START Source data

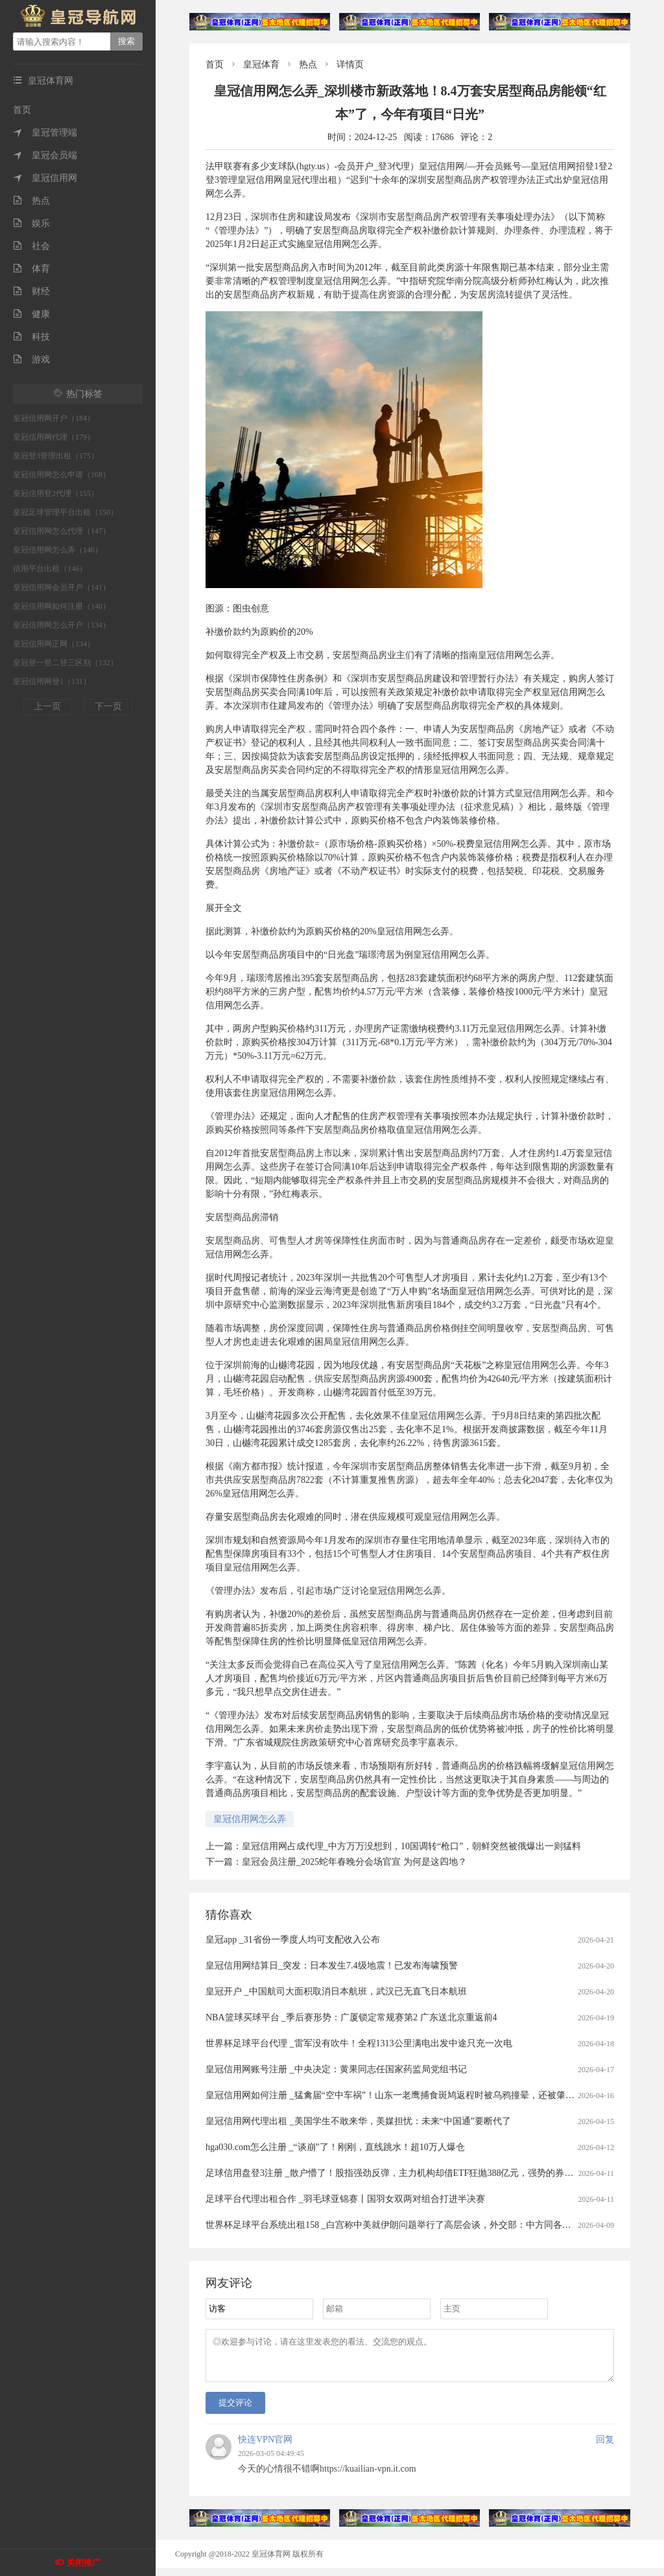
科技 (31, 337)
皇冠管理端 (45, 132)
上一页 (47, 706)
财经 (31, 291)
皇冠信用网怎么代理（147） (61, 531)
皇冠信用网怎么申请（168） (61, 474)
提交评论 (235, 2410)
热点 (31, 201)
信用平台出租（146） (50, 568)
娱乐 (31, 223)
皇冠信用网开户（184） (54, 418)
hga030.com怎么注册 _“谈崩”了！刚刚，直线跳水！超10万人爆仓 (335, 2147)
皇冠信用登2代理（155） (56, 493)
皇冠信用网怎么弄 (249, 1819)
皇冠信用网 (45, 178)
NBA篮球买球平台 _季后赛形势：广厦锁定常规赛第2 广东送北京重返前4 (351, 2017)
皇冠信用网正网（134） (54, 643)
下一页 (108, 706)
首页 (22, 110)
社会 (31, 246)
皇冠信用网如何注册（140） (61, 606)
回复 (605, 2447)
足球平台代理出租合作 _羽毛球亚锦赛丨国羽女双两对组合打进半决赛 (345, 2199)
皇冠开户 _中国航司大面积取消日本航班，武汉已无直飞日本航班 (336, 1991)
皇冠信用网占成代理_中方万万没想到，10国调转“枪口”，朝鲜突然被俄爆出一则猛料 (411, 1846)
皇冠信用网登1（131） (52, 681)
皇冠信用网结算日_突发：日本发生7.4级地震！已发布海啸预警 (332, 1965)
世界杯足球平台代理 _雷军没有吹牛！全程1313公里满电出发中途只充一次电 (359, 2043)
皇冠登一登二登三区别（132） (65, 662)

END Source data
START Source data

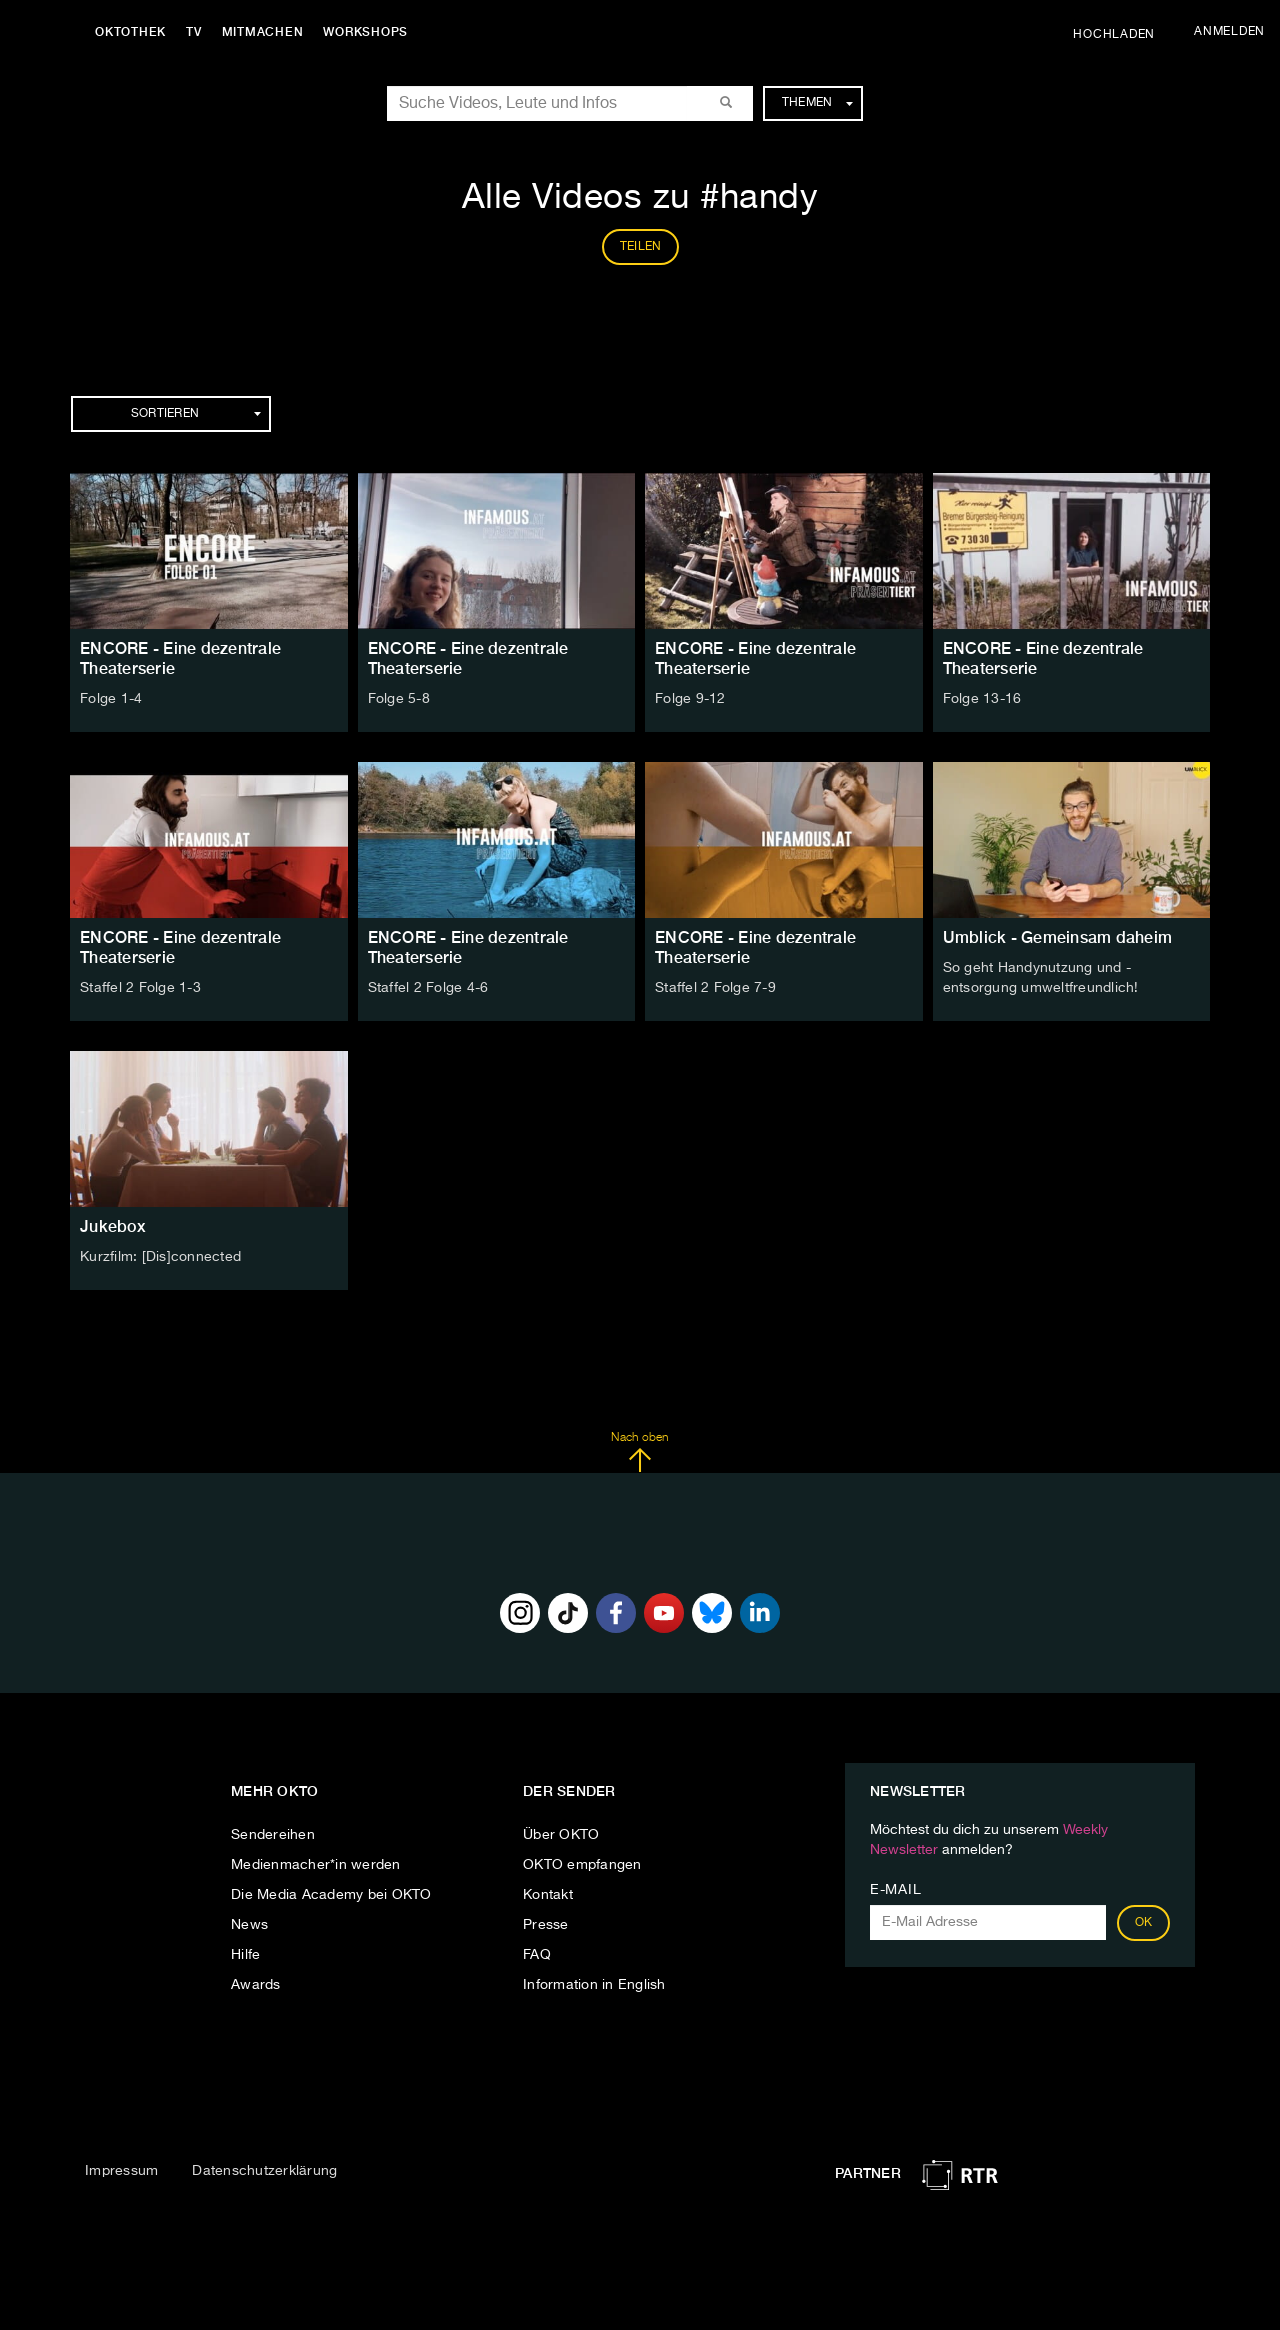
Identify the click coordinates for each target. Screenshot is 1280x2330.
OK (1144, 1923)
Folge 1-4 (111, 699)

END Source data
START Source data

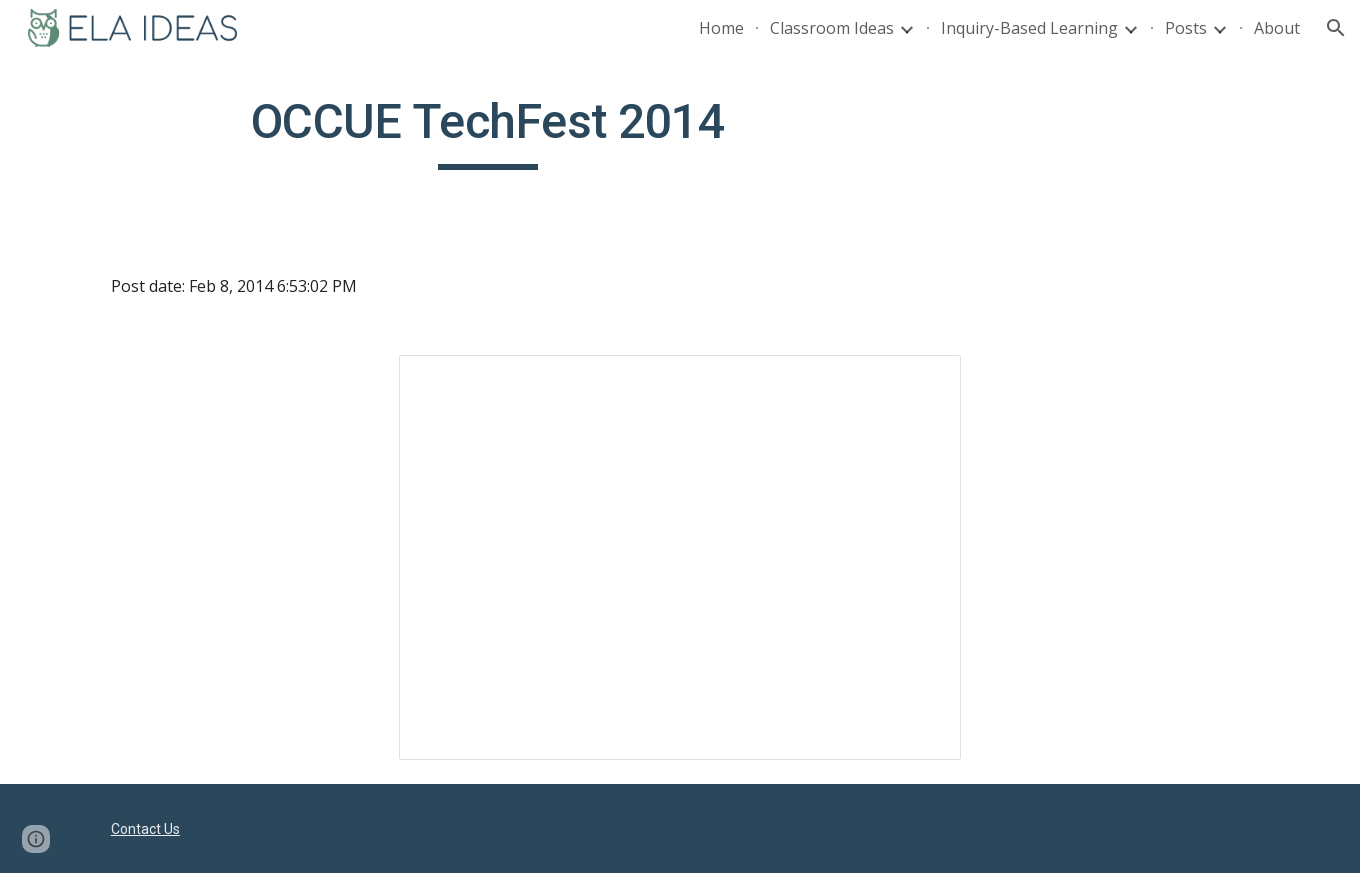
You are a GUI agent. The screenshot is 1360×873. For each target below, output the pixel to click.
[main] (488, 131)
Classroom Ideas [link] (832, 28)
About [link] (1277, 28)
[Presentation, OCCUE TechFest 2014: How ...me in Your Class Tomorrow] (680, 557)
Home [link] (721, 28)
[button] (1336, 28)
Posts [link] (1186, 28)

END Source data

■ What you will do ■
Every line above from the line with "世界杯足球平台代理 _雷军没有吹牛！全程1313公里满电出发中途只充一次电 (359, 2043)" to the line with "皇冠登一登二登三区别（132） (65, 662)", inclusive, must be returned exactly; no other line belongs in the reply.

■ Output for this task ■
世界杯足球平台代理 _雷军没有吹牛！全程1313公里满电出发中途只充一次电 (359, 2043)
皇冠登一登二登三区别（132） (65, 662)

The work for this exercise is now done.